At 2 p.m. Thursday, Judge Robert Hanson ordered Polk County officials to accept marriage license requests from same-sex couples, but he granted the stay about 12:30 p.m. Friday. By then, 27 same-sex couples had filed applications, but only Sean Fritz and Tim McQuillan of Ames had made it official by getting married and returning the signed license to the courthouse in time. In the front yard of the Rev. Mark Stringer, pastor of the First Unitarian Church of Des Moines, they became the only same-sex couple wed in the U.S. outside of Massachusetts, where some 8,000 such couples have tied the knot.
Stringer concluded the ceremony by saying, “This is a legal document and you are married.” The men then kissed and hugged. “This is it. We’re married. I love you,” Fritz told McQuillan after the ceremony.
Tony Snow resigns
WASHINGTON — President Bush named a new press secretary Friday, replacing the high-profile showman Tony Snow with his quieter, stickler-for-detail deputy, Dana Perino. Snow, 52, battling cancer, said he was stepping down because he needed to earn more than his $168,000 White House salary — an amount far less than he made as host of the “Tony Snow Show” on Fox News Radio and “Weekend Live with Tony Snow” on the Fox News Channel. “I ran out of money,” said Snow, the father of three.
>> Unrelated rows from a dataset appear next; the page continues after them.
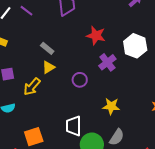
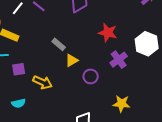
yellow triangle: (49, 67) -> (72, 60), moved
yellow arrow: (32, 87) -> (43, 82), turned -108

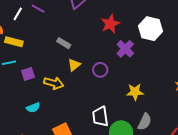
red star: (108, 33) -> (110, 24), turned -30
yellow triangle: (72, 60) -> (74, 65), moved

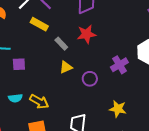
red star: (110, 24) -> (86, 34), moved
yellow rectangle: (14, 42) -> (39, 24), moved
yellow arrow: (54, 83) -> (39, 102), moved

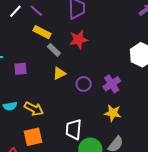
yellow rectangle: (39, 24) -> (42, 32), moved
purple square: (19, 64) -> (20, 69), moved
purple cross: (119, 65) -> (112, 84), moved

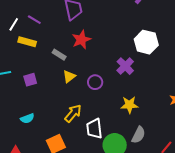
yellow rectangle: (42, 32) -> (27, 42), moved
purple cross: (112, 84) -> (125, 66), moved
yellow arrow: (34, 109) -> (73, 113), moved, turned -66

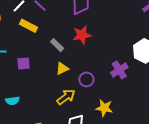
yellow star: (129, 105) -> (104, 108), moved
yellow arrow: (73, 113) -> (66, 97), moved

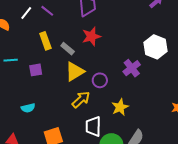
yellow rectangle: (28, 26) -> (45, 41), moved, turned 48
yellow triangle: (62, 69) -> (75, 72), size x1.5
yellow star: (104, 108) -> (120, 107), turned -30

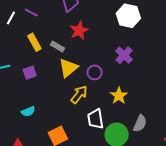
white hexagon: (156, 47) -> (128, 16), moved

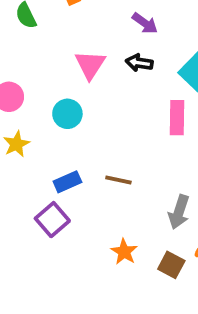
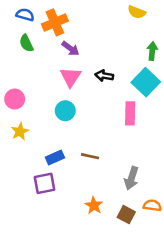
purple arrow: (145, 23) -> (70, 48), moved
cyan circle: (67, 114) -> (65, 111), moved
purple square: (52, 220) -> (45, 183), turned 30

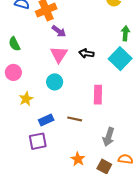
green semicircle: (26, 43) -> (14, 44), moved
pink rectangle: (130, 113) -> (98, 95), moved
yellow star: (20, 131) -> (26, 99), moved

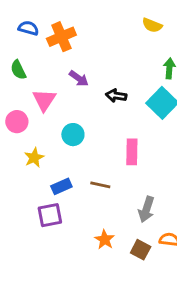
purple arrow: (59, 31) -> (79, 78), moved
green semicircle: (14, 44) -> (18, 70), moved
pink triangle: (59, 54) -> (44, 100), moved

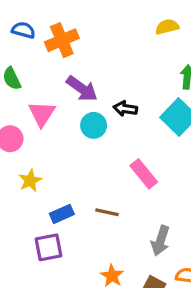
yellow semicircle: (152, 25) -> (167, 27), turned 144
purple arrow: (79, 78) -> (82, 89), size x1.4
cyan circle: (73, 135) -> (94, 125), moved
pink rectangle: (132, 152) -> (144, 174), turned -40

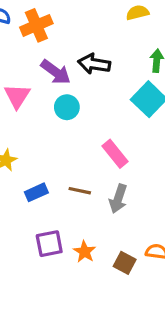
black arrow: (125, 109) -> (94, 64), moved, size x1.4
gray arrow: (160, 241) -> (118, 199), moved
purple square: (48, 247) -> (49, 244), moved

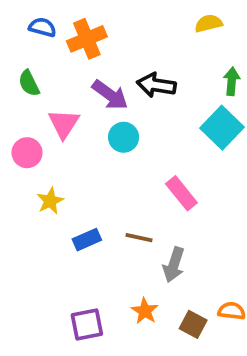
gray arrow: (118, 199) -> (174, 265), moved
purple square: (49, 244) -> (87, 324), moved

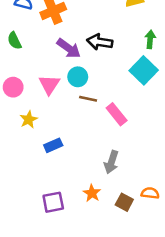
pink triangle: (64, 124) -> (49, 85), moved
brown line: (139, 238) -> (88, 99), moved

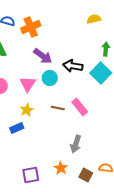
black arrow: (100, 42) -> (73, 66), moved
brown line: (88, 99) -> (58, 108), moved
yellow star: (29, 119) -> (27, 110), moved
blue rectangle: (53, 145) -> (17, 128), moved

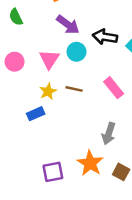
brown line: (58, 108) -> (74, 89), moved
orange star: (61, 168) -> (90, 163), size x1.5

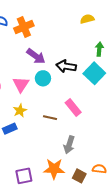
brown line: (74, 89) -> (50, 118), moved
orange star: (90, 163) -> (54, 169), turned -30

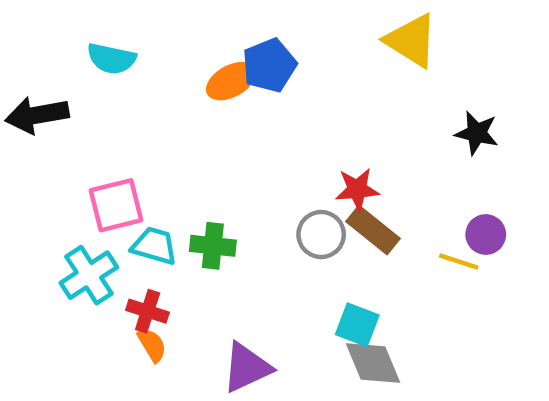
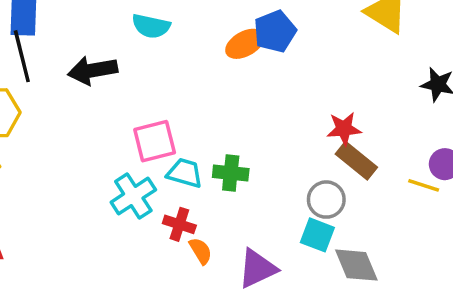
gray circle: (321, 235) -> (326, 200), moved
cyan square: (357, 325) -> (317, 235), moved
orange semicircle: (152, 345) -> (201, 251), moved

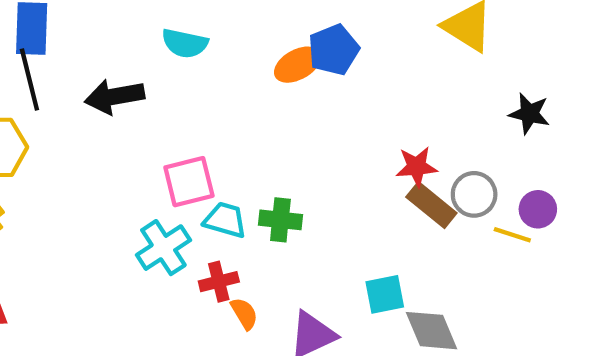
gray circle: (326, 200) -> (474, 194), moved
red cross: (179, 224) -> (219, 282), turned -32
cyan square: (317, 235) -> (385, 294), turned -32

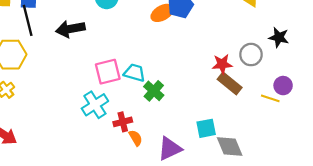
gray circle: (474, 194) -> (251, 55), moved
cyan trapezoid: (225, 220) -> (134, 73), moved
green cross: (280, 220) -> (154, 91), turned 36

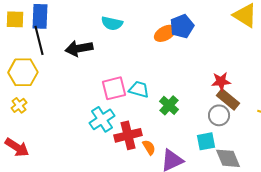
gray circle: (251, 55) -> (219, 115), moved
green cross: (154, 91) -> (169, 105), moved
red cross: (123, 122) -> (128, 135), size x1.5
orange semicircle: (136, 138) -> (149, 147), moved

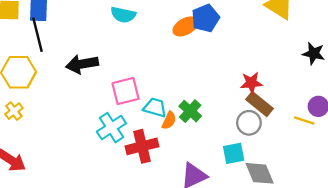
black arrow: (79, 48) -> (82, 64), moved
cyan trapezoid: (139, 89) -> (155, 108), moved
orange semicircle: (149, 147) -> (169, 120), moved, turned 56

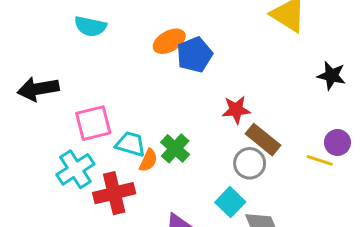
blue pentagon: (205, 18) -> (195, 55), moved
red star: (251, 83) -> (236, 110), moved
cyan square: (234, 153) -> (230, 202), turned -35

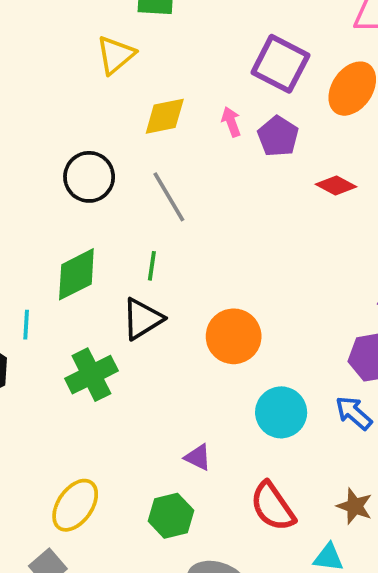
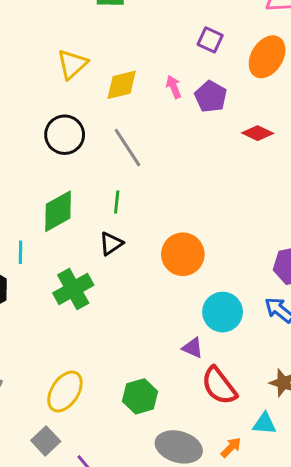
yellow triangle: (116, 55) -> (72, 64), moved
purple square: (280, 64) -> (210, 40), size x0.6
black triangle: (142, 319) -> (111, 244), size x0.7
purple triangle: (198, 457) -> (193, 348), moved

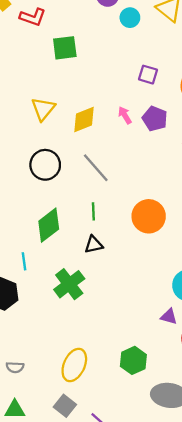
black triangle: (111, 244) -> (94, 245), turned 30
orange circle: (183, 254) -> (149, 216), moved

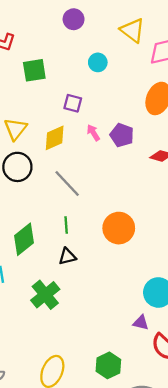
cyan circle: (130, 18) -> (98, 62), moved
purple square: (148, 75) -> (73, 103), moved
black circle: (45, 165) -> (17, 167), moved

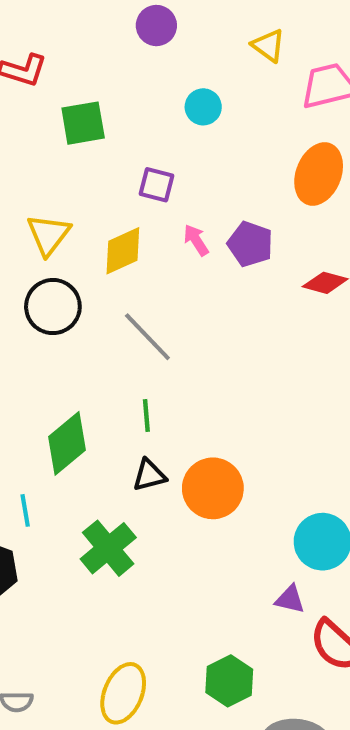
yellow triangle: (133, 30) -> (268, 45), size x0.7
orange circle: (119, 228) -> (213, 488), moved

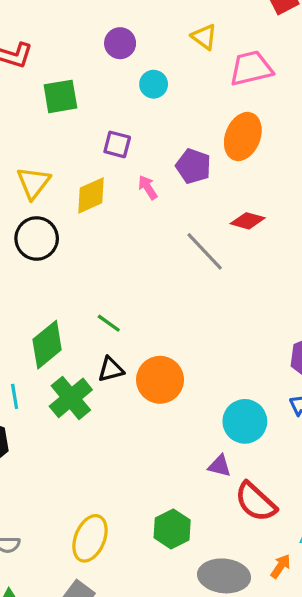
purple circle: (156, 26) -> (120, 43), moved
purple pentagon: (250, 244) -> (193, 166), moved
gray line: (147, 337) -> (205, 251), moved
green line: (146, 416) -> (109, 323), turned -50
green cross: (108, 548) -> (71, 398), moved

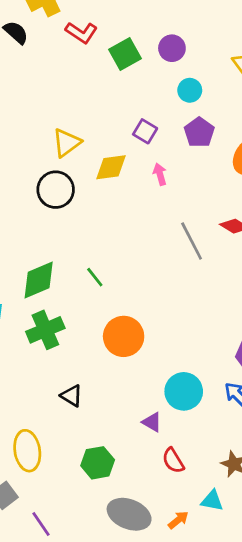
green square: (60, 96) -> (125, 54), moved, turned -36
purple pentagon: (193, 166) -> (199, 132), moved
black triangle: (111, 369) -> (72, 396), moved, turned 30
red semicircle: (256, 502) -> (173, 461), size x0.7
yellow ellipse: (90, 538) -> (27, 451), turned -48

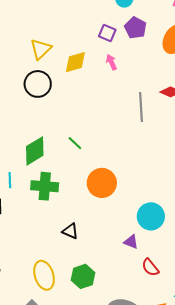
purple square: (145, 131) -> (107, 33), moved
gray line: (192, 241) -> (141, 107), turned 32
green cross: (45, 330) -> (45, 186), turned 36
green hexagon: (98, 463) -> (83, 276), moved

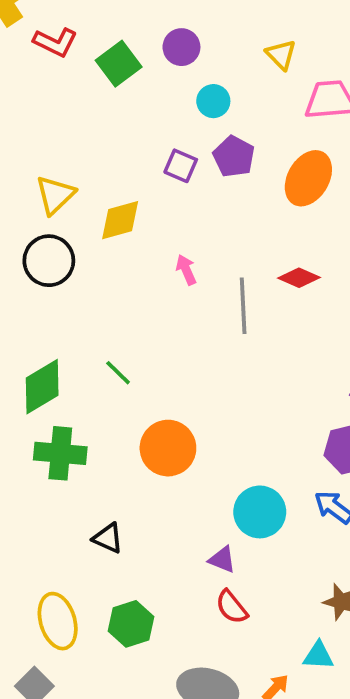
pink arrow: (111, 62) -> (186, 270), moved
red semicircle: (150, 267) -> (232, 607), moved

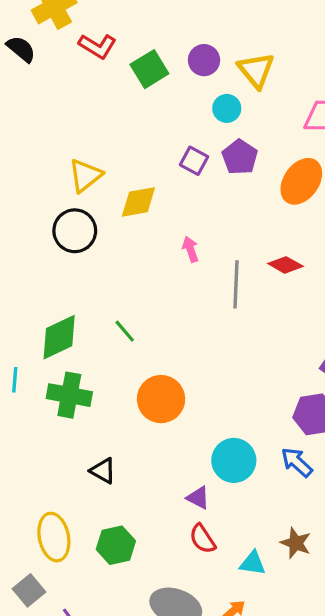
yellow triangle: (281, 55) -> (256, 70), moved, size x1.4
cyan triangle: (318, 656) -> (253, 563), moved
Perino, 35, will be only the second woman to be White House press secretary when she takes over Sept. 14. The first was Dee Dee Myers in the Clinton administration. With a reputation for being thorough and getting back to reporters with questions, Perino temporarily became the public face of the White House when Snow was out of work for five weeks after a recurrence of cancer in March. “He leaves very big shoes to fill, and I only wear a size 6,” said Perino, who is “almost 5-feet-1.”
Snow was named press secretary April 26, 2006, and White House officials were delighted with his striking popularity around the country, relentlessly good-natured and bright tone and smooth, snappy repartee with the media during televised briefings. He often played to the cameras, waving his arms and making funny faces at questions he didn’t like.